Are Robos Key to Winning Over Millennials, or a Fool's Errand?

BOSTON -- Few topics of late have generated more buzz and hype in the investment advice industry than robo advisors.

In launching a raft of startup companies offering new online advisory services, swarms of entrepreneurs, technologists, venture capitalists and others have set their sights on a major disruption of the financial planning world.

Michael Kitces isn't drinking the Kool-Aid.

Kitces, director of research at Pinnacle Advisory Group and a Financial Planning contributor, participated in a point-counterpoint debate on the relative merits and impact of the robo advisor model here at the Financial Planning Association's annual conference

Of the idea that a firm can win over a younger generation of investors simply with a slick online interface, he takes a dim view.

"I'm certainly upbeat about all of us just getting better tools to help our process" Kitces says. "But the idea of saying hey I'm going to take this technology tool, put it on my website and millennials who don't currently come to my website will suddenly show up in droves and hand me their life savings just because I added this onboarding tool and charge them very little money, frankly it's not working that well for the companies that have $100 million of venture capital and can't figure out how to make it work. I just don't really see realistically how it' going to happen for most of us."

Kitces' sparring partner for the robo debate was Lex Sokolin, chief operating officer at Vanare, a New York firm that offers a digital wealth management platform geared for advisors.

"The fact that they're not showing up is the problem, because they don't have a reason to go to the website," Sokolin says of investors in the millennial generation.

THE GREATER THREAT

Introducing the debate, Rich Ellinger, CEO of Wealthminder, a robo firm based in McLean, Va., framed the discussion of robo advice as a mechanism for RIAs to tap into the underserved market of younger investors who, individually, might not hold large pools of assets, but collectively account for trillions of dollars of potential AUM. In robo technology, he sees a lower cost of entry for advisors to serve that market using a lighter-touch approach than how they work with high-net worth clients.
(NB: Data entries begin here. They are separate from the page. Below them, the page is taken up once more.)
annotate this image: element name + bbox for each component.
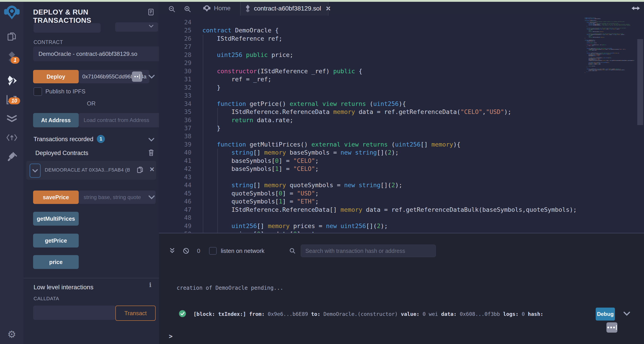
getmultiprices-label: getMultiPrices [37,216,75,222]
line-number: 34 [172,100,192,108]
code-line: IStdReference ref; [202,35,282,43]
clear-console-icon[interactable] [183,248,190,254]
editor-minimap[interactable]: pragma solidity 0.6.11;pragma experiment… [585,17,638,84]
tx-field-value: 0x608...0f3bb [460,311,503,317]
deployed-contract-row[interactable]: DEMOORACLE AT 0X3A3...F5AB4 (BLO ✕ [26,161,156,180]
value-unit-select[interactable] [115,22,158,32]
calldata-input[interactable] [33,306,116,320]
plugin-doc-icon[interactable] [148,8,154,16]
transact-button[interactable]: Transact [116,306,156,321]
deploy-button[interactable]: Deploy [33,70,79,83]
deployed-contracts-label: Deployed Contracts [35,150,88,157]
line-number: 24 [172,18,192,26]
contract-select-value: DemoOracle - contract-a60bf38129.so [38,50,137,57]
tx-field-label: value: [401,311,422,317]
minimap-line: uint256 lastUpdatedQuote; // UNIX epoch … [585,25,638,26]
price-button[interactable]: price [33,255,79,269]
getprice-label: getPrice [45,237,67,244]
resize-horizontal-icon[interactable] [631,5,640,11]
transactions-expand-chevron-icon[interactable] [148,138,154,142]
line-number: 26 [172,35,192,43]
line-number: 36 [172,116,192,124]
expand-args-icon[interactable] [132,71,142,82]
listen-network-checkbox[interactable] [209,247,217,255]
deploy-run-icon[interactable] [0,75,24,87]
debug-label: Debug [597,311,614,317]
line-number: 43 [172,173,192,181]
at-address-input[interactable]: Load contract from Address [79,113,167,127]
zoom-in-icon[interactable] [184,5,192,13]
zoom-out-icon[interactable] [168,5,176,13]
tx-field-label: logs: [503,311,522,317]
deploy-run-panel: DEPLOY & RUN TRANSACTIONS CONTRACT DemoO… [24,2,159,344]
code-line: } [202,124,220,132]
saveprice-button[interactable]: savePrice [33,191,79,204]
saveprice-placeholder: string base, string quote [84,194,141,200]
code-line: string[] memory baseSymbols = new string… [202,149,399,157]
code-upload-icon[interactable] [0,132,24,143]
code-editor[interactable]: 2425262728293031323334353637383940414243… [159,16,644,233]
file-explorer-icon[interactable] [0,31,24,42]
line-number: 49 [172,222,192,230]
deploy-expand-chevron-icon[interactable] [148,74,155,79]
line-number: 25 [172,26,192,34]
tx-expand-chevron-icon[interactable] [623,311,630,316]
remove-contract-icon[interactable]: ✕ [149,166,154,173]
code-line: function getPrice() external view return… [202,100,406,108]
top-loading-strip [0,0,644,2]
code-line: quoteSymbols[0] = "USD"; [202,189,319,197]
compiler-badge: 1 [11,57,20,64]
code-line: prices[0] = data[0].rate; [202,230,322,233]
code-line: ref = _ref; [202,75,272,83]
active-tab[interactable]: contract-a60bf38129.sol ✕ [245,4,331,12]
getprice-button[interactable]: getPrice [33,234,79,248]
terminal-search-placeholder: Search with transaction hash or address [306,248,405,254]
listen-network-label: listen on network [221,248,264,254]
tx-field-label: data: [441,311,460,317]
info-icon[interactable]: i [149,282,152,288]
terminal-prompt[interactable]: > [169,333,173,340]
saveprice-args-input[interactable]: string base, string quote [79,191,156,204]
at-address-button[interactable]: At Address [33,113,79,127]
tx-field-value: 0 [522,311,528,317]
terminal-pending-line: creation of DemoOracle pending... [177,285,283,291]
tx-field-label: from: [249,311,268,317]
tx-field-value: DemoOracle.(constructor) [324,311,401,317]
tx-field-value: 0 wei [422,311,441,317]
tx-field-value: 0x9e6...b6E89 [268,311,311,317]
code-line: baseSymbols[1] = "CELO"; [202,165,319,173]
copy-address-icon[interactable] [136,166,144,174]
getmultiprices-button[interactable]: getMultiPrices [33,212,79,226]
price-label: price [49,259,62,265]
line-number: 30 [172,67,192,75]
contract-select[interactable]: DemoOracle - contract-a60bf38129.so [33,46,170,61]
contract-expand-button[interactable] [30,164,41,178]
saveprice-expand-chevron-icon[interactable] [148,195,155,199]
line-number: 39 [172,140,192,149]
solidity-file-icon [245,4,250,12]
home-tab[interactable]: Home [203,4,230,12]
code-line: IStdReference.ReferenceData[] memory dat… [202,206,577,214]
editor-scrollbar[interactable] [637,39,643,125]
line-number: 42 [172,165,192,173]
remix-logo-icon[interactable] [0,3,24,21]
trash-icon[interactable] [148,149,154,156]
settings-gear-icon[interactable]: ⚙ [0,328,24,340]
code-line: uint256 public price; [202,51,293,59]
terminal-search-input[interactable]: Search with transaction hash or address [301,245,436,257]
home-remix-icon [203,4,211,12]
transact-label: Transact [124,310,147,317]
publish-ipfs-checkbox[interactable] [34,87,42,96]
unit-testing-icon[interactable] [0,113,24,124]
transaction-log-line[interactable]: [block: txIndex:] from: 0x9e6...b6E89 to… [194,311,546,317]
terminal-collapse-icon[interactable] [169,248,175,254]
line-number: 45 [172,189,192,197]
constructor-arg-input[interactable]: 0x71046b955Cdd96bC54a [79,70,149,83]
terminal-more-icon[interactable] [606,322,618,333]
at-address-placeholder: Load contract from Address [84,117,149,123]
icon-rail: 1 10 [0,2,24,344]
minimap-line: } [585,72,638,73]
debug-button[interactable]: Debug [596,308,615,321]
gas-limit-input[interactable] [34,23,100,33]
plugin-manager-icon[interactable] [0,150,24,163]
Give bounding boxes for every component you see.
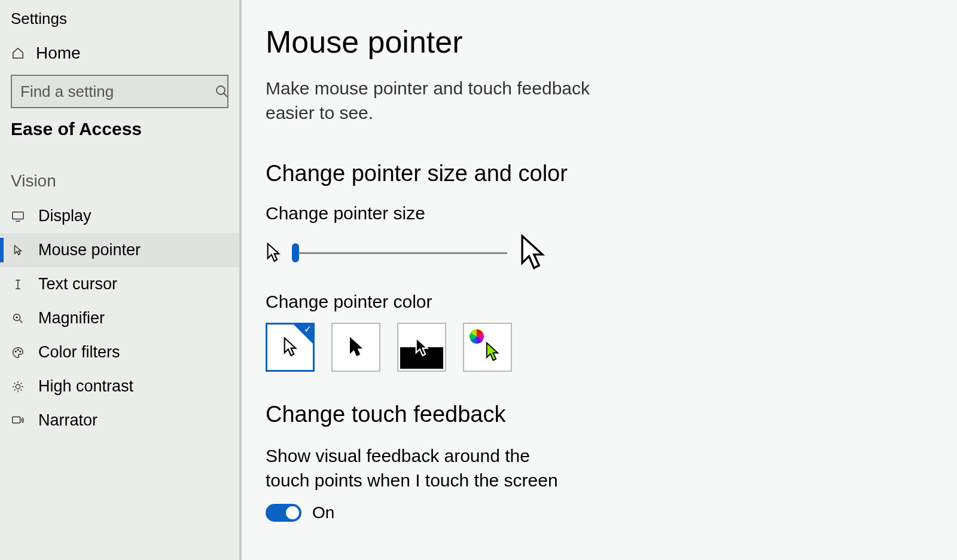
- svg-point-10: [17, 349, 19, 350]
- main-content: Mouse pointer Make mouse pointer and tou…: [242, 0, 957, 560]
- cursor-black-icon: [348, 337, 364, 357]
- sidebar-item-narrator[interactable]: Narrator: [0, 403, 239, 437]
- pointer-color-black[interactable]: [331, 323, 380, 372]
- monitor-icon: [11, 210, 25, 223]
- search-wrap: [0, 68, 239, 114]
- toggle-state-label: On: [312, 503, 334, 522]
- pointer-color-label: Change pointer color: [266, 292, 921, 312]
- svg-point-0: [217, 86, 225, 94]
- home-icon: [11, 47, 25, 60]
- group-label-vision: Vision: [0, 151, 239, 199]
- category-title: Ease of Access: [0, 114, 239, 151]
- color-wheel-icon: [469, 329, 484, 344]
- svg-line-18: [21, 389, 22, 390]
- pointer-color-custom[interactable]: [463, 323, 512, 372]
- svg-point-11: [20, 351, 21, 352]
- pointer-size-row: [266, 234, 921, 271]
- search-field[interactable]: [20, 82, 215, 101]
- sidebar-item-magnifier[interactable]: Magnifier: [0, 301, 239, 335]
- sun-icon: [11, 380, 25, 393]
- sidebar-item-high-contrast[interactable]: High contrast: [0, 369, 239, 403]
- mouse-pointer-icon: [11, 244, 25, 257]
- sidebar-item-label: Display: [38, 207, 92, 225]
- search-icon: [215, 84, 229, 99]
- cursor-small-icon: [266, 243, 281, 263]
- svg-point-9: [15, 351, 16, 352]
- sidebar-item-label: Magnifier: [38, 309, 105, 328]
- svg-point-12: [16, 384, 20, 388]
- home-label: Home: [36, 44, 81, 63]
- check-icon: [294, 325, 313, 344]
- svg-line-8: [20, 320, 23, 323]
- sidebar-item-home[interactable]: Home: [0, 39, 239, 68]
- page-title: Mouse pointer: [266, 24, 921, 60]
- cursor-custom-icon: [484, 342, 500, 362]
- touch-feedback-toggle-row: On: [266, 503, 921, 522]
- slider-track: [292, 252, 507, 254]
- svg-rect-2: [13, 212, 23, 219]
- cursor-large-icon: [518, 234, 547, 271]
- svg-line-17: [14, 382, 16, 384]
- toggle-knob: [286, 506, 299, 519]
- pointer-color-inverted[interactable]: [397, 323, 446, 372]
- touch-feedback-label: Show visual feedback around the touch po…: [266, 444, 577, 492]
- pointer-color-white[interactable]: [266, 323, 315, 372]
- sidebar-item-display[interactable]: Display: [0, 199, 239, 233]
- svg-line-20: [21, 382, 22, 384]
- app-title: Settings: [0, 6, 239, 39]
- sidebar-item-color-filters[interactable]: Color filters: [0, 335, 239, 369]
- settings-window: Settings Home Ease of Access Vision Disp…: [0, 0, 957, 560]
- sidebar-item-text-cursor[interactable]: Text cursor: [0, 267, 239, 301]
- narrator-icon: [11, 414, 25, 427]
- section-size-color: Change pointer size and color: [266, 161, 921, 186]
- section-touch-feedback: Change touch feedback: [266, 402, 921, 427]
- search-input[interactable]: [11, 75, 228, 108]
- page-subtitle: Make mouse pointer and touch feedback ea…: [266, 76, 601, 125]
- slider-thumb[interactable]: [292, 243, 299, 262]
- cursor-inverted-icon: [414, 337, 429, 357]
- touch-feedback-toggle[interactable]: [266, 504, 301, 522]
- sidebar-item-label: Color filters: [38, 343, 120, 362]
- pointer-color-options: [266, 323, 921, 372]
- palette-icon: [11, 346, 25, 359]
- sidebar-item-label: High contrast: [38, 377, 133, 396]
- svg-rect-21: [13, 417, 20, 423]
- pointer-size-slider[interactable]: [292, 241, 507, 265]
- sidebar-item-label: Narrator: [38, 411, 97, 430]
- text-cursor-icon: [11, 278, 25, 291]
- svg-line-19: [14, 389, 16, 390]
- sidebar: Settings Home Ease of Access Vision Disp…: [0, 0, 242, 560]
- pointer-size-label: Change pointer size: [266, 203, 921, 224]
- sidebar-item-label: Text cursor: [38, 275, 117, 293]
- sidebar-item-label: Mouse pointer: [38, 241, 141, 259]
- sidebar-item-mouse-pointer[interactable]: Mouse pointer: [0, 233, 239, 267]
- magnifier-icon: [11, 312, 25, 325]
- svg-line-1: [224, 93, 227, 97]
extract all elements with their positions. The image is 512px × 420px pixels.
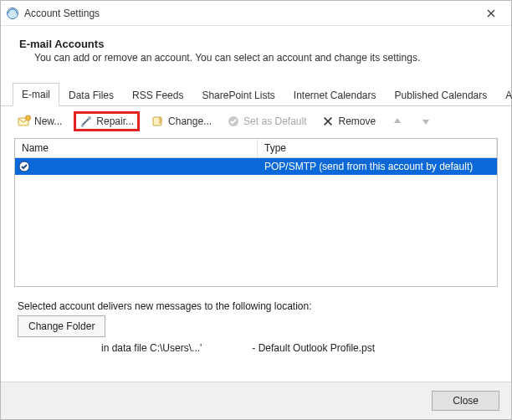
repair-icon <box>79 115 93 128</box>
tab-address-books[interactable]: Address Books <box>496 84 512 106</box>
default-account-icon <box>18 161 30 172</box>
titlebar: Account Settings <box>1 1 511 26</box>
tab-rss-feeds[interactable]: RSS Feeds <box>123 84 192 106</box>
header-subtitle: You can add or remove an account. You ca… <box>34 52 493 64</box>
remove-button-label: Remove <box>338 115 376 127</box>
check-circle-icon <box>227 115 240 128</box>
tab-published-calendars[interactable]: Published Calendars <box>386 84 497 106</box>
repair-button-label: Repair... <box>96 115 134 127</box>
change-button-label: Change... <box>168 115 212 127</box>
tabstrip: E-mail Data Files RSS Feeds SharePoint L… <box>1 82 511 106</box>
delivery-location-intro: Selected account delivers new messages t… <box>18 300 494 312</box>
window-title: Account Settings <box>24 8 474 19</box>
header-title: E-mail Accounts <box>19 38 493 50</box>
remove-icon <box>321 115 335 128</box>
close-button[interactable]: Close <box>432 391 499 411</box>
move-up-button <box>387 113 407 130</box>
remove-button[interactable]: Remove <box>318 113 379 130</box>
account-row[interactable]: POP/SMTP (send from this account by defa… <box>15 158 497 175</box>
accounts-list: Name Type POP/SMTP (send from this accou… <box>14 138 498 287</box>
delivery-path-left: in data file C:\Users\...' <box>101 342 202 354</box>
accounts-list-body: POP/SMTP (send from this account by defa… <box>15 158 497 286</box>
toolbar: New... Repair... Change... <box>1 106 511 136</box>
app-icon <box>6 7 19 20</box>
tab-internet-calendars[interactable]: Internet Calendars <box>284 84 386 106</box>
delivery-location-area: Selected account delivers new messages t… <box>1 295 511 359</box>
account-settings-window: Account Settings E-mail Accounts You can… <box>0 0 512 420</box>
change-icon <box>151 115 165 128</box>
tab-data-files[interactable]: Data Files <box>59 84 123 106</box>
svg-point-3 <box>88 116 91 120</box>
delivery-location-path: in data file C:\Users\...' - Default Out… <box>18 337 494 354</box>
repair-button[interactable]: Repair... <box>74 111 140 131</box>
change-button[interactable]: Change... <box>148 113 215 130</box>
column-header-type[interactable]: Type <box>258 139 497 157</box>
column-header-name[interactable]: Name <box>15 139 258 157</box>
new-mail-icon <box>18 115 31 128</box>
new-button-label: New... <box>34 115 62 127</box>
account-type: POP/SMTP (send from this account by defa… <box>258 161 497 172</box>
new-button[interactable]: New... <box>14 113 65 130</box>
set-default-button: Set as Default <box>223 113 310 130</box>
delivery-path-right: - Default Outlook Profile.pst <box>252 342 375 354</box>
move-down-button <box>416 113 436 130</box>
accounts-list-header: Name Type <box>15 139 497 158</box>
tab-sharepoint-lists[interactable]: SharePoint Lists <box>192 84 284 106</box>
tab-email[interactable]: E-mail <box>13 83 59 106</box>
arrow-up-icon <box>391 115 404 128</box>
arrow-down-icon <box>419 115 433 128</box>
svg-point-2 <box>26 115 31 120</box>
change-folder-button[interactable]: Change Folder <box>18 315 105 337</box>
dialog-footer: Close <box>1 382 511 419</box>
set-default-button-label: Set as Default <box>243 115 306 127</box>
header-area: E-mail Accounts You can add or remove an… <box>1 26 511 77</box>
window-close-button[interactable] <box>474 2 508 25</box>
"There's this huge opportunity and the challenge historically, from my perspective, is the technology you have to work with takes just as much time to service a high-net worth and what we'll call a lower-net worth client," Ellinger says. "If the technology can overcome that barrier where people with simpler needs can be provided services much more quickly and efficiently, it opens up a huge opportunity for you to grow your practice in ways that maybe you haven't been thinking about."

Sokolin argues that firms that ignore the robo model aren't just bucking a trend, but are actually putting themselves at a competitive disadvantage given the moves of some of the industry heavyweights.

"At this point it's really not a question of should you -- it's a question of how do you integrate robo advice into your business," he says. "Because Schwab is out there in the marketplace. Vanguard is out there in the marketplace already with these solutions they've been working on for a couple of years."

That might be one of the few areas where Kitces and Sokolin find agreement. Kitces looks at the ways that firms like Vanguard and Personal Capital have begun using technology to connect in-house financial advisors with clients, and argues that those moves will have a far greater impact on the advisory industry than pure-play robo outfits like Betterment and Wealthfront.

"They're actually the greater threat and disruption for us because honestly they're not robo advisors -- they're traditional RIAs doing financial planning and wealth management using technology better than most of us use technology. That's not about like a robo, automated self-service thing. That's just -- this is what happens when firms with large size and scale and capital invest heavily into technology."

'A NATURAL PROGRESSION'

Several times Kitces, an active user of social media, insisted that he is no Luddite and freely acknowledged the role that technology can play in a practice, appealing for e-signature tools and better portfolio-rebalancing software.

But he openly mocks the idea of an RIA launching a new business initiative targeting a younger set of investors who don't seem particularly inclined to engage with an advisor.

"When I look at our growth opportunities for advisory business I don't really imagine, like, oh, I've got a great new idea: let's go after do-it-yourselfer millennials. Like, this is not how I leverage the resources of an advisory firm," he says.

"We need help, too," the boyish looking Sokolin shot back, drawing laughter from the audience.

He elaborated, arguing that the robo movement is about more than catering to the whims of a younger generation, that it's really a natural progression of the way that consumers broadly expect to handle their affairs.

"The introduction of the concepts of robo advice is not because you're trying to serve children who are different," he says. "It's about how do you build the delivery of wealth management in the future to everybody."

Moreover, he argues that the term "robo" is hardly a one-size-fits-all proposition, that the nascent market will continue to develop new models, including lightweight options that advisors can incorporate without revamping the way they run their practice.

"I think you'll see completely self-directed models, you'll see fully advisor-enabled models where it's the advisor driving the interaction using robo tools, and then you'll see everything in between," Sokolin says. "It's not this huge enormous decision that's going to blow up your business. It's something you can try."